On Sun, Mar 19, 2023 at 2:00 AM Alexander Lakhin <[email protected]> wrote:
>
> Hi,
>
> 18.03.2023 07:26, Tom Lane wrote:
>
> Amit Kapila <[email protected]> writes:
>
> Peter Smith has recently reported a BF failure [1]. AFAICS, the call
> stack of failure [2] is as follows:
>
> Note the assertion report a few lines further up:
>
> TRAP: failed Assert("pg_atomic_read_u32(&entry_ref->shared_entry->refcount)
> == 0"), File: "pgstat_shmem.c", Line: 560, PID: 25004
>
>
> This assertion failure can be reproduced easily with the attached patch:
> ============== running regression test queries ==============
> test oldest_xmin ... ok 55 ms
> test oldest_xmin ... FAILED (test process exited with exit
> code 1) 107 ms
> test oldest_xmin ... FAILED (test process exited with exit
> code 1) 8 ms
> ============== shutting down postmaster ==============
>
> contrib/test_decoding/output_iso/log/postmaster.log contains:
> TRAP: failed Assert("pg_atomic_read_u32(&entry_ref->shared_entry->refcount)
> == 0"), File: "pgstat_shmem.c", Line: 561, PID: 456844
>
> With the sleep placed above Assert(entry_ref->shared_entry->dropped) this
> Assert fails too.
>
> Best regards,
> Alexander
I used a slightly modified* patch of Alexander's [1] applied to the
latest HEAD code (but with my "toptxn" patch reverted).
--- the patch was modified in that I injected 'sleep' both above and
below the Assert(entry_ref->shared_entry->dropped).

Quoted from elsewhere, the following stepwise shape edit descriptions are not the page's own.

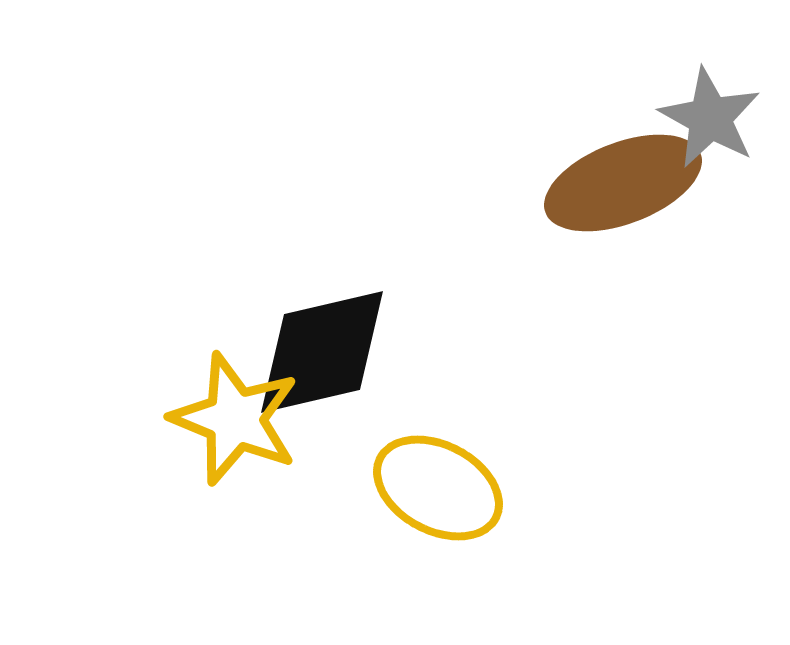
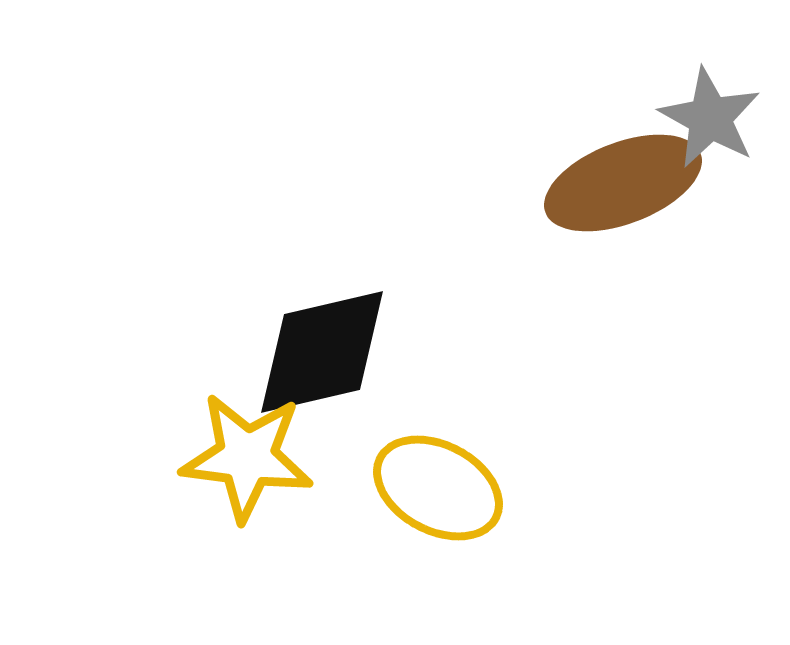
yellow star: moved 12 px right, 38 px down; rotated 15 degrees counterclockwise
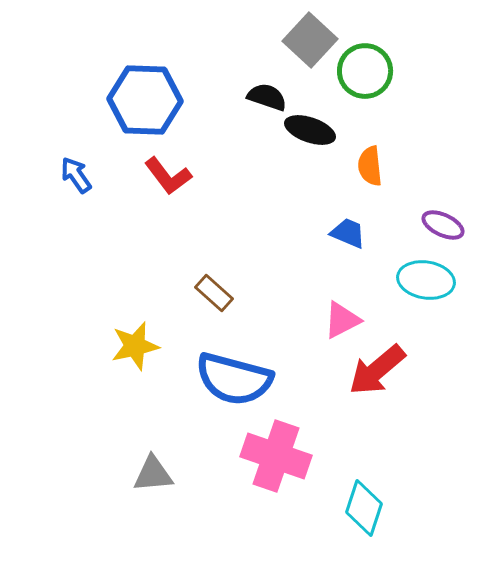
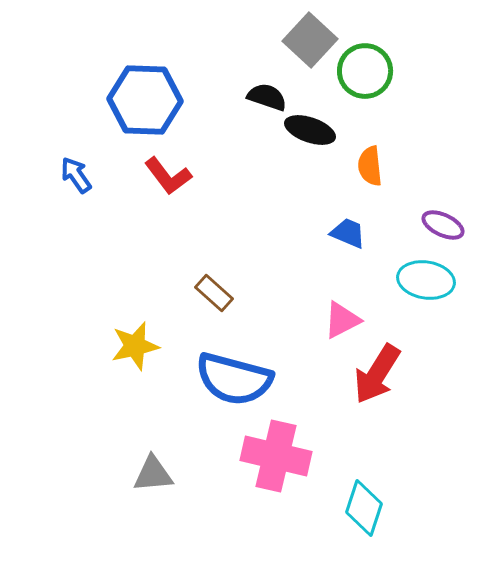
red arrow: moved 4 px down; rotated 18 degrees counterclockwise
pink cross: rotated 6 degrees counterclockwise
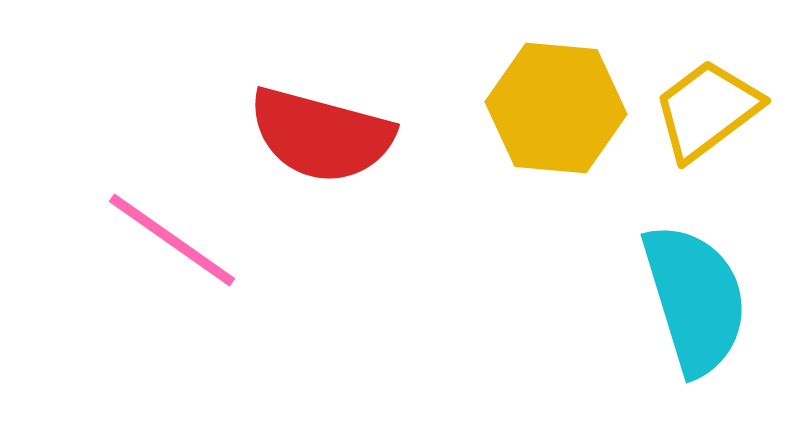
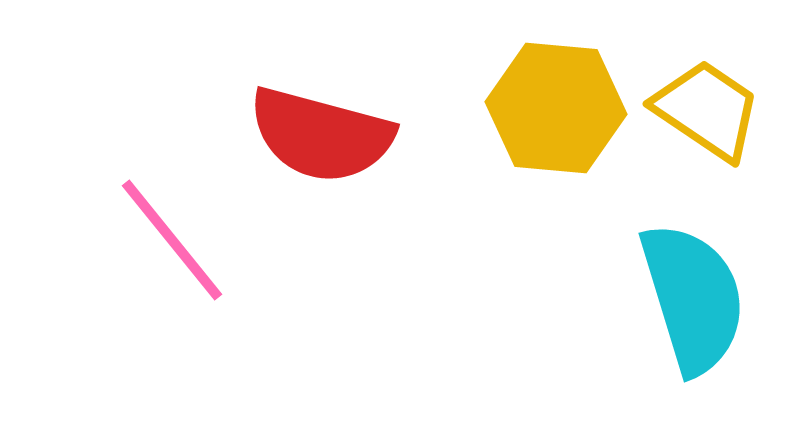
yellow trapezoid: rotated 71 degrees clockwise
pink line: rotated 16 degrees clockwise
cyan semicircle: moved 2 px left, 1 px up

Using this I was also able to reproduce the problem. But test failures
were rare. The make check-world seemed OK, and indeed the
test_decoding tests would also appear to PASS around 14 out of 15
times.
============== running regression test queries ==============
test oldest_xmin ... ok 342 ms
test oldest_xmin ... ok 121 ms
test oldest_xmin ... ok 283 ms
============== shutting down postmaster ==============
============== removing temporary instance ==============
=====================
All 3 tests passed.
=====================
~~
Often (but not always) depite the test_decoding reported PASS all 3
tests as "ok", I still observed there was a TRAP in the logfile
(contrib/test_decoding/output_iso/log/postmaster.log).
TRAP: failed Assert("entry_ref->shared_entry->dropped")
~~
Occasionally (about 1 in 15 test runs) the test would fail the same
way as described by Alexander [1], with the accompanying TRAP.

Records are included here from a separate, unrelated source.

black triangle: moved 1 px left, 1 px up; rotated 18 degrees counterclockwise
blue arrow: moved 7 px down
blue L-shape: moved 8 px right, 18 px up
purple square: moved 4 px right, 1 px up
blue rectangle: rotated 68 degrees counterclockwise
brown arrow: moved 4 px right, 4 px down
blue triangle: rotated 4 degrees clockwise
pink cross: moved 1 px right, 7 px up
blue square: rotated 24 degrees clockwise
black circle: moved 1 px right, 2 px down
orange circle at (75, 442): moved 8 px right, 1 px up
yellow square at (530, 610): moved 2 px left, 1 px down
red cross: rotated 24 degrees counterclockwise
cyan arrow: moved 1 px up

TRAP: failed Assert("pg_atomic_read_u32(&entry_ref->shared_entry->refcount)
== 0"), File: "pgstat_shmem.c", Line: 562, PID: 32013
============== running regression test queries ==============
test oldest_xmin ... ok 331 ms
test oldest_xmin ... ok 91 ms
test oldest_xmin ... FAILED 702 ms
============== shutting down postmaster ==============
======================
1 of 3 tests failed.
======================
~~
FWIW, the "toptxn" patch. whose push coincided with the build-farm
error I first reported [2], turns out to be an innocent party in this
TRAP. We know this because all of the above results were running using
HEAD code but with that "toptxn" patch reverted.
------
[1]
https://www.postgresql.org/message-id/1941b7e2-be7c-9c4c-8505-c0fd05910e9a%40gmail.com
[2]
https://www.postgresql.org/message-id/CAHut%2BPsHdWFjU43VEX%2BR-8de6dFQ-_JWrsqs%3DvWek1hULexP4Q%40mail.gmail.com
Kind Regards,
Peter Smith.
Fujitsu Australia